La limitation de la durée de conservation des données constitue l’un des grands principes prônés par le RGPD. Le nouveau règlement considère cette limitation temporelle comme un principe fondamental dans la protection des données. Si l’on résume, ce principe peut être scindé en 2 points : les données doivent être conservées sous un format permettant d’identifier la personne concernée, de plus, les données ne peuvent être conservées que le temps de réalisation de la finalité du traitement. Bien évidemment, dans la pratique, la mise en application de ce principe connaît de nombreuses subtilités.

Description du principe de limitation de la durée de conservation

Le principe de la limitation de la durée de conservation est un principe simple : « la durée de conservation des données doit être limitée au strict minimum ». Corolaire, une fois que la finalité du traitement pour lequel les données ont été collectées a été réalisée, la conservation des données n’a plus lieu d’être.

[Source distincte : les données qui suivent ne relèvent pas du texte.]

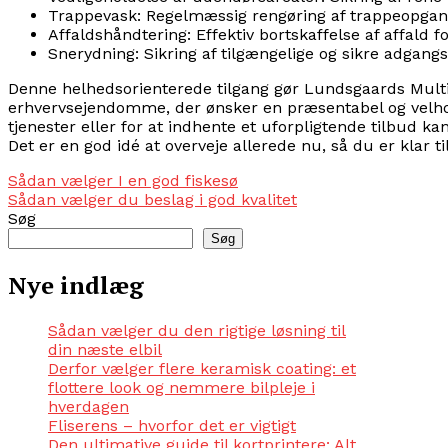
Trappevask: Regelmæssig rengøring af trappeopgange
Affaldshåndtering: Effektiv bortskaffelse af affald f
Snerydning: Sikring af tilgængelige og sikre adgang
Denne helhedsorienterede tilgang gør Lundsgaards Multis
erhvervsejendomme, der ønsker en præsentabel og velho
tjenester eller for at indhente et uforpligtende tilbud 
Det er en god idé at overveje allerede nu, så du er klar til
Indlægsnavigation
Sådan vælger I en god fiskesø
Sådan vælger du beslag i god kvalitet
Søg
Søg
Nye indlæg
Sådan vælger du den rigtige løsning til
din næste elbil
Derfor vælger flere keramisk coating: et
flottere look og nemmere bilpleje i
hverdagen
Fliserens – hvorfor det er vigtigt
Den ultimative guide til kortprintere: Alt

Il faut néanmoins noter qu’il existe de nombreux cas où cette durée est fixée par une loi, un règlement ou par une recommandation de la CNIL. Ce n’est qu’en cas d’imprécision que la durée de conservation des données sera déterminée suivant la situation de fait (le temps de la réalisation de la relation commerciale, le temps de l’opération). Ainsi, avant de fixer des délais de conservation, tout responsable devrait vérifier si des dispositions légales ou règlementaires précisent les délais qu’ils doivent respecter pour le type de traitement réalisé.

Quand supprimer les données ?

Le principe est qu’une fois la finalité du traitement réalisée, le responsable du traitement doit supprimer les données. Il doit également supprimer certaines des données qu’il traite suite à une demande en règle de l’exercice du droit à l’effacement.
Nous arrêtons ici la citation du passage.